Como el aleteo de un colibrí
por Maia Gattás Vargas
dibujo: Paula Castro
«¿Qué estoy haciendo al escribirte? Estoy intentando fotografiar un perfume», decía el personaje de Clarice Lispector en Agua viva. Ese intento imposible de retener lo que se escapa, de fijar algo invisible a través de la fotografìa, es el impulso que mueve la nueva exposición de Lihuel González «Un paisaje no deja de existir porque le demos la espalda».
Fue inaugurada en la galería Gachi Prieto dos veces: el 7 septiembre se realizó el primer acto/montaje/performance y el 26 de septiembre se inauguró por segunda vez con otro cuerpo de obras.
Esta muestra nos propone representaciones imposibles. Lihuel rodea los discursos en torno a lo invisible, y en ese gesto ensaya inevitablemente representaciones sobre la muerte, tabú por excelencia de nuestra cultura occidental. En tiempos de máxima visibilidad y sobre exposición ¿se puede desaparecer por completo? ¿podemos percibir lo que no se ve, lo que no se muestra?
Los blancos y los negros son una primera respuesta. Un video con un ser completamente pintado de blanco nos recibe en la antesala, apenas llegamos a la galerìa. Tanto la sobre-exposición (exceso de luz) como la subexposición (exceso de oscuridad) generan falta de visibilidad, las obras de esta muestra juegan con esos recursos, con el claroscuro.
En el primer acto/montaje busca las huellas de lo apenas perceptible de la vida: el latido, la respiración, la sangre que corre por dentro de los cuerpos. Retratos fotográficos de mujeres en un tiempo de exposición fotográfica suficiente (alrededor de un minuto) que permite imprimir la huella de ese movimiento invisible de los cuerpos, esa huella nos muestra que la vida es movimiento.
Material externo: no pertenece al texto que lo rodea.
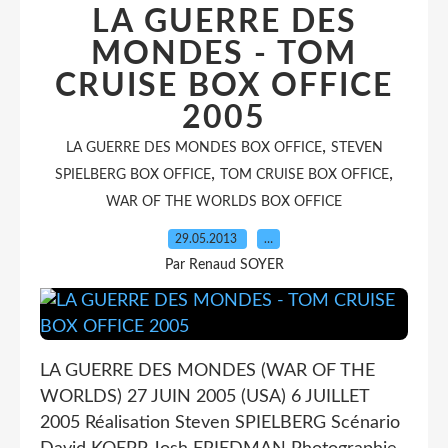
LA GUERRE DES
MONDES - TOM
CRUISE BOX OFFICE
2005
,
LA GUERRE DES MONDES BOX OFFICE
STEVEN
,
,
SPIELBERG BOX OFFICE
TOM CRUISE BOX OFFICE
WAR OF THE WORLDS BOX OFFICE
29.05.2013
…
Par Renaud SOYER
LA GUERRE DES MONDES (WAR OF THE
WORLDS) 27 JUIN 2005 (USA) 6 JUILLET
2005 Réalisation Steven SPIELBERG Scénario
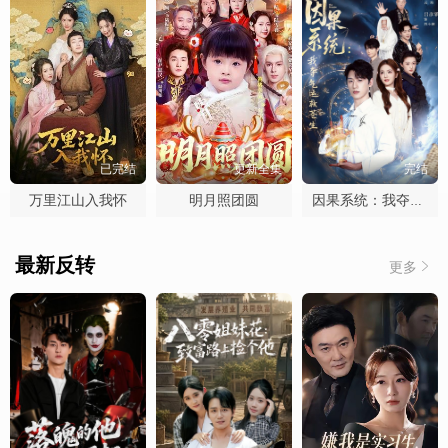
已完结
更新全集
完结
万里江山入我怀
明月照团圆
因果系统：我夺气运救苍生
最新反转
更多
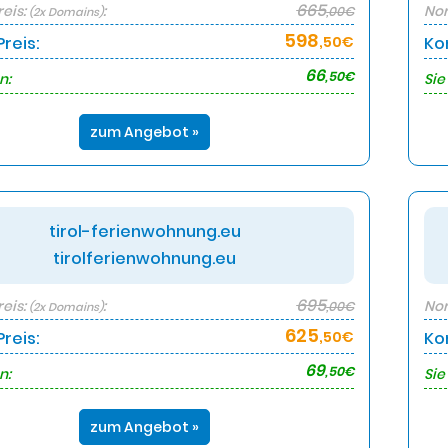
665
eis:
:
Nor
,00€
(2x Domains)
598
reis:
,50€
Ko
66
,50€
n:
Sie
zum Angebot »
tirol-ferienwohnung.eu
tirolferienwohnung.eu
695
eis:
:
Nor
,00€
(2x Domains)
625
reis:
,50€
Ko
69
,50€
n:
Sie
zum Angebot »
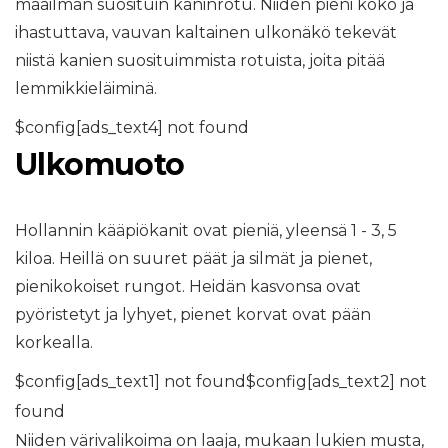
maailman suosituin kaninrotu. Niiden pieni koko ja
ihastuttava, vauvan kaltainen ulkonäkö tekevät
niistä kanien suosituimmista rotuista, joita pitää
lemmikkieläiminä.
$config[ads_text4] not found
Ulkomuoto
Hollannin kääpiökanit ovat pieniä, yleensä 1 - 3, 5
kiloa. Heillä on suuret päät ja silmät ja pienet,
pienikokoiset rungot. Heidän kasvonsa ovat
pyöristetyt ja lyhyet, pienet korvat ovat pään
korkealla.
$config[ads_text1] not found$config[ads_text2] not
found
Niiden värivalikoima on laaja, mukaan lukien musta,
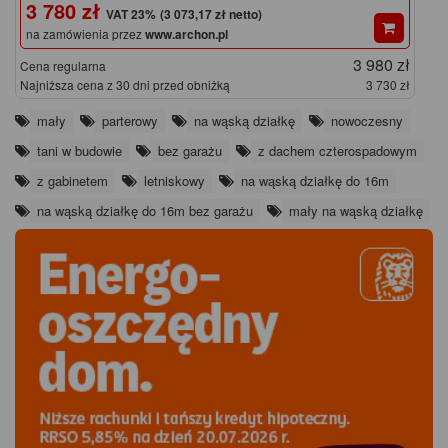
3 780 zł
(3 073,17 zł netto)
na zamówienia przez
www.archon.pl
3 980 zł
Cena regularna
Najniższa cena z 30 dni przed obniżką
3 730 zł
mały
parterowy
na wąską działkę
nowoczesny
tani w budowie
bez garażu
z dachem czterospadowym
z gabinetem
letniskowy
na wąską działkę do 16m
na wąską działkę do 16m bez garażu
mały na wąską działkę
Las fotografìas parecen pinturas, de esas pinturas gestuales, que contienen la huella de la mano que las realizó. Pero la vida ocurre, también, más allá de nuestro campo de visibilidad. El espectro de lo visible, aquello que llamamos luz, está sumergido en un espectro mucho mayor, que es el de lo invisible. Los fantasmas nos rodean y Lihuel nos propone mirarlos de frente: en un retrato de una máscara, elemento primario de la representación ritual y teatral, en la performance de un ser ennegrecido que camina entre nosotros y parece confundirse con las paredes de la propia sala o en una tela semitransparente impresa con la figura típica de la forma fantasmal que cuelga en medio del espacio. Las palabras de distintas mujeres enumerando listados de cosas invisibles son leídas por este ser pintado de negro. La performer, Julia Padilla, camina a paso lento, ejercitando la temporalidad del intervalo, como si se suspendieran, a la misma vez, el tiempo y la fuerza de gravedad.
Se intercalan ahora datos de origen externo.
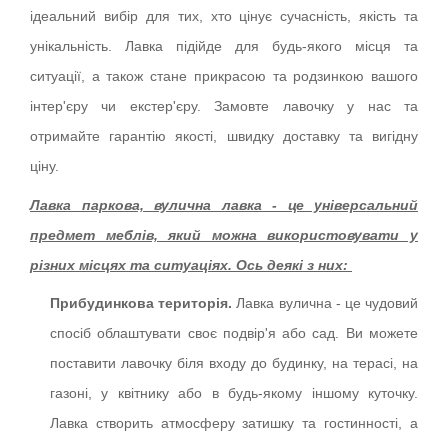
ідеальний вибір для тих, хто цінує сучасність, якість та
унікальність. Лавка підійде для будь-якого місця та
ситуації, а також стане прикрасою та родзинкою вашого
інтер'єру чи екстер'єру. Замовте лавочку у нас та
отримайте гарантію якості, швидку доставку та вигідну
ціну.
Лавка паркова, вулична лавка - це універсальний
предмет меблів, який можна використовувати у
різних місцях та ситуаціях. Ось деякі з них:
Прибудинкова територія.
Лавка вулична - це чудовий
спосіб облаштувати своє подвір'я або сад. Ви можете
поставити лавочку біля входу до будинку, на терасі, на
газоні, у квітнику або в будь-якому іншому куточку.
Лавка створить атмосферу затишку та гостинності, а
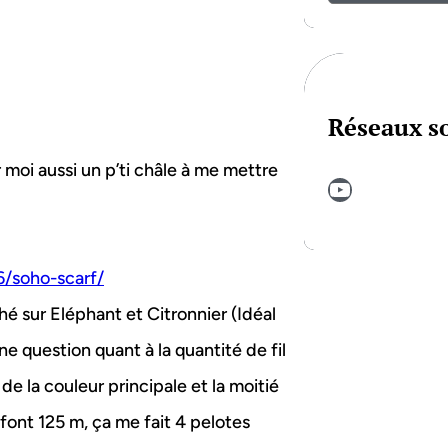
Réseaux s
r moi aussi un p’ti châle à me mettre
YouTube
6/soho-scarf/
lashé sur Eléphant et Citronnier (Idéal
une question quant à la quantité de fil
de la couleur principale et la moitié
 font 125 m, ça me fait 4 pelotes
Segundo acto: los seres negros ahora son dos, se suma la actriz Luna Jankowski, y juntos descuelgan cuidadosamente las obras y arman un nuevo montaje. Queda una pared vacía pero iluminada, como uno de esos agujeros negros que la ciencia insiste en desentrañar.
En este segundo montaje, la pregunta por la muerte nos lleva a la vida y a la posibilidad de trascendencia. Hay tres fotografías, en retrato y dos autorretratos: el agua que cae desde las manos de una anciana, el cuerpo desnudo de la propia artista que cae rendido y se entrega -el silencio es un cuerpo que cae- y unas manos, que emergen, se elevan y renacen. Inspirada en la figura bíblica de Lázaro y su resurrección, esta imagen cierra la serie fotográfica de la muestra.
En esta nueva muestra Lihuel González hace un doble movimiento: bucea en el paisaje interior, aquél que permanece -aunque a veces le demos la espalda- y al mismo tiempo, piensa con otros. ¿Podemos imaginar nuestra propia muerte? ¿Podemos representarla? La artista convoca a actores para interpretar su propia muerte, los vemos en un video: un ataque cardíaco, una caída, un arma que falla, una manta negra que lo cubre todo. El colibrí aletea cerca de 50 veces por segundo, a veces hasta 100. El ojo humano, por más que lo intente, no puede llegar a observar su movimiento, así como tampoco puede percibir los 24 fotogramas por segundo que generan la ilusión de movimiento en el cine.
Un colibrí muerto yace en la escultura de una mano negra, es la mano de la propia artista que guarda, como un tesoro, ese cadáver encontrado. Pier Paolo Pasolini decía que sólo a través de la muerte podemos darle sentido a nuestra vida, solo en la muerte es que se construye el relato. La muerte es entonces como el montaje: da sentido al caos del mundo, le pone un orden, inventa un sentido posible.